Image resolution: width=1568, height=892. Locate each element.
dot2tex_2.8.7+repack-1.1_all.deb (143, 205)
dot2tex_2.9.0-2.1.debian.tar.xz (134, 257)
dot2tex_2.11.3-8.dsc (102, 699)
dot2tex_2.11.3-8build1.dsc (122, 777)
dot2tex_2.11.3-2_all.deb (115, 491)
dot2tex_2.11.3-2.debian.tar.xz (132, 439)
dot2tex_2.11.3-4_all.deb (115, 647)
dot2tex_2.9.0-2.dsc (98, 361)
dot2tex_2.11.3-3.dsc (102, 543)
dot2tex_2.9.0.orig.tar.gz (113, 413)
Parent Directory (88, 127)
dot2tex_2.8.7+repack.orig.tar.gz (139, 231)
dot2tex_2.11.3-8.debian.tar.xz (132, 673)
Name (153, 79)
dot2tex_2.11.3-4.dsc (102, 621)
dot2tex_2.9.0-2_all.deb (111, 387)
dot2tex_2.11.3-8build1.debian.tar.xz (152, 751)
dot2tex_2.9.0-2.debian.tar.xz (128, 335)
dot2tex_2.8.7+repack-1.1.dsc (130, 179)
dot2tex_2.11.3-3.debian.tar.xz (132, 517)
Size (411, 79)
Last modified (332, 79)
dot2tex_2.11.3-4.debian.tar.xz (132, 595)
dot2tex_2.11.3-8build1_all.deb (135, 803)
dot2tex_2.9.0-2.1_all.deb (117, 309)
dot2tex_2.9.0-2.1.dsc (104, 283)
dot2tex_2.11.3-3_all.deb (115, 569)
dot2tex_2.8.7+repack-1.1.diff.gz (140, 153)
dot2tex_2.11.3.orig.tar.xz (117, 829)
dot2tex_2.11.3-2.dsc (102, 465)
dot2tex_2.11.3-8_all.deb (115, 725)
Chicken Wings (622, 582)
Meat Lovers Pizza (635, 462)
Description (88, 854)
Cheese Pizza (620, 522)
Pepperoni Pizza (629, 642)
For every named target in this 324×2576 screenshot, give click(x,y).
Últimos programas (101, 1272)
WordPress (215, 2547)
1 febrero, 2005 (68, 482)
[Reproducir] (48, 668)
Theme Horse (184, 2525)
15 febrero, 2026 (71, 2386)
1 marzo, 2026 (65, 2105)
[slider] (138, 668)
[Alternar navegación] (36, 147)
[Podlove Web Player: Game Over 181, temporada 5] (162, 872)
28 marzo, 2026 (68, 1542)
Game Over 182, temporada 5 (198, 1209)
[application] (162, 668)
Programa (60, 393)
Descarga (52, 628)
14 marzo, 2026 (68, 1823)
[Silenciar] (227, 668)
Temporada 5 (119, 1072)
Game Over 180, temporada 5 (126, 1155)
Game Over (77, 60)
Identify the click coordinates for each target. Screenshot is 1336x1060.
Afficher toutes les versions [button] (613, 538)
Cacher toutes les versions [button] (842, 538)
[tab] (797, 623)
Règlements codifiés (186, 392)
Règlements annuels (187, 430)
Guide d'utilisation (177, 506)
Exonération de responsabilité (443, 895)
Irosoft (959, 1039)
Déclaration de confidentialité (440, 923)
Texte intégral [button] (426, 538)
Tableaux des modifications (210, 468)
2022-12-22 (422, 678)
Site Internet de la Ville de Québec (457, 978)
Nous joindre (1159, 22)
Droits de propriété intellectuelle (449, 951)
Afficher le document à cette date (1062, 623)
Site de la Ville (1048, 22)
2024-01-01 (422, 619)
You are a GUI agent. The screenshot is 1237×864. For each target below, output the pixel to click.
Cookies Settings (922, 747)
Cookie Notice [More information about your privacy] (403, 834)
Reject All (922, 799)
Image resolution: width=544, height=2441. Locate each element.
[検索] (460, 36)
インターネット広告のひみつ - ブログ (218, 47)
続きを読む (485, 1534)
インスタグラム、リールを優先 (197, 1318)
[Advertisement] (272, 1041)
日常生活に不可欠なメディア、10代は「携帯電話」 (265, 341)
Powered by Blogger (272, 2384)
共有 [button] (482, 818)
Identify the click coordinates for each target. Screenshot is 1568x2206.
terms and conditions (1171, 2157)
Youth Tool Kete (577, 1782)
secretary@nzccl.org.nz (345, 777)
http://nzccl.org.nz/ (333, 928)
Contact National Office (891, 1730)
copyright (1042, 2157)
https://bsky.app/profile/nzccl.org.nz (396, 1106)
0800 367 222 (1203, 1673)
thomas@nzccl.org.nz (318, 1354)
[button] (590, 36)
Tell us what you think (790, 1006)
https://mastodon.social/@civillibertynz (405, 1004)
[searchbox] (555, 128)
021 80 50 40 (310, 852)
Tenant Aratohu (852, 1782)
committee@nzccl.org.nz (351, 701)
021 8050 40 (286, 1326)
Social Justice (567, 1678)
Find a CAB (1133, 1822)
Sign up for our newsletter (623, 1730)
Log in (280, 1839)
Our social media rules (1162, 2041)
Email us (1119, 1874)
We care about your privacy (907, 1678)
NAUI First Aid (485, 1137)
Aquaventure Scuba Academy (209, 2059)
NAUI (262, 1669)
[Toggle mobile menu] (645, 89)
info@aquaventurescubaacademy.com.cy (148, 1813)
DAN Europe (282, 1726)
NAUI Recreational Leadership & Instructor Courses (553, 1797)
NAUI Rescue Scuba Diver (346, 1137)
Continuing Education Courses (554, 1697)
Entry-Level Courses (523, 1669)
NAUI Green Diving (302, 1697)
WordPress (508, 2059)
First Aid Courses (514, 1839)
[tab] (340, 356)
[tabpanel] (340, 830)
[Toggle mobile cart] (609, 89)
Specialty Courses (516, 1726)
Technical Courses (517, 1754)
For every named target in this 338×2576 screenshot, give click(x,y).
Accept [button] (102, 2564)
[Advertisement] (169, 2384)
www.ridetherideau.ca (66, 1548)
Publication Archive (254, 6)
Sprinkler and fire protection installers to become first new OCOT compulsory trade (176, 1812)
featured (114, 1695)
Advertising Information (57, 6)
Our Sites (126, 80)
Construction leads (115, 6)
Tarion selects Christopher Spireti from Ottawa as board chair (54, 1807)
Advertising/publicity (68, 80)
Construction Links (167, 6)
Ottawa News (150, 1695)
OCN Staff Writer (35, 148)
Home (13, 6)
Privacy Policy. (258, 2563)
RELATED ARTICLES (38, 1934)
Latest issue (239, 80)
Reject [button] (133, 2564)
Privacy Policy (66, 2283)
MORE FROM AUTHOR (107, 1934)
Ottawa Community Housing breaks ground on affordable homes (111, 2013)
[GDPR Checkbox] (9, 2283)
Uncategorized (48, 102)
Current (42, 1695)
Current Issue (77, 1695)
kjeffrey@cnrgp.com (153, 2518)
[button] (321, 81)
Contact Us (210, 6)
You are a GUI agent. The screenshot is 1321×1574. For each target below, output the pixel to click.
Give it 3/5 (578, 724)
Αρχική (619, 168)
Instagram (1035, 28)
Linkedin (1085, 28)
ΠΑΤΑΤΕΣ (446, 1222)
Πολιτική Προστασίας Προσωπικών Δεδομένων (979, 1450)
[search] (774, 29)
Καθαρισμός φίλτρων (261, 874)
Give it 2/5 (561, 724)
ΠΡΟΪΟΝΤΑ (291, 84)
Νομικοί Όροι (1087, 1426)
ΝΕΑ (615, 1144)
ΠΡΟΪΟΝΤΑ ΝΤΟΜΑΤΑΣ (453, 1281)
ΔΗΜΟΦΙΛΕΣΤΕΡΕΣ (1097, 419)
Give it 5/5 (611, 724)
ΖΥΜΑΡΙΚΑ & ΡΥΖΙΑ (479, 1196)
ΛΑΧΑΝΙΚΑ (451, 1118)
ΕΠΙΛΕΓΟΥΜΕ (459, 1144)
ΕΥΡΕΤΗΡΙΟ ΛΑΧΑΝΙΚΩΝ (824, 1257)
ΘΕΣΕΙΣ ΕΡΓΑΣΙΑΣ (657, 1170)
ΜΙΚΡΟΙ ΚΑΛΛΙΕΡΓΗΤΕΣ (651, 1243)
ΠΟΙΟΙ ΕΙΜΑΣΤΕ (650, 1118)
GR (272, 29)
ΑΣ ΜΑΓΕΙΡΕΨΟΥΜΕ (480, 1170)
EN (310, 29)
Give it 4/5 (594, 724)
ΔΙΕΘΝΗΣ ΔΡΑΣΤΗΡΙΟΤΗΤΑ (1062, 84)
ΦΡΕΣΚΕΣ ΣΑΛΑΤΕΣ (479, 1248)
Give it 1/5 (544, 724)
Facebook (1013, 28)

########

YOUR OBJECTIVE:
Return the lines above precisely as they appear, beginning at the first line and ending at the line with "dot2tex_2.9.0-2.debian.tar.xz (128, 335)", and nothing after it.

COMPLETED TASK:
Image resolution: width=1568, height=892. Locate each element.
dot2tex_2.8.7+repack-1.1_all.deb (143, 205)
dot2tex_2.9.0-2.1.debian.tar.xz (134, 257)
dot2tex_2.11.3-8.dsc (102, 699)
dot2tex_2.11.3-8build1.dsc (122, 777)
dot2tex_2.11.3-2_all.deb (115, 491)
dot2tex_2.11.3-2.debian.tar.xz (132, 439)
dot2tex_2.11.3-4_all.deb (115, 647)
dot2tex_2.9.0-2.dsc (98, 361)
dot2tex_2.11.3-3.dsc (102, 543)
dot2tex_2.9.0.orig.tar.gz (113, 413)
Parent Directory (88, 127)
dot2tex_2.8.7+repack.orig.tar.gz (139, 231)
dot2tex_2.11.3-8.debian.tar.xz (132, 673)
Name (153, 79)
dot2tex_2.11.3-4.dsc (102, 621)
dot2tex_2.9.0-2_all.deb (111, 387)
dot2tex_2.11.3-8build1.debian.tar.xz (152, 751)
dot2tex_2.9.0-2.debian.tar.xz (128, 335)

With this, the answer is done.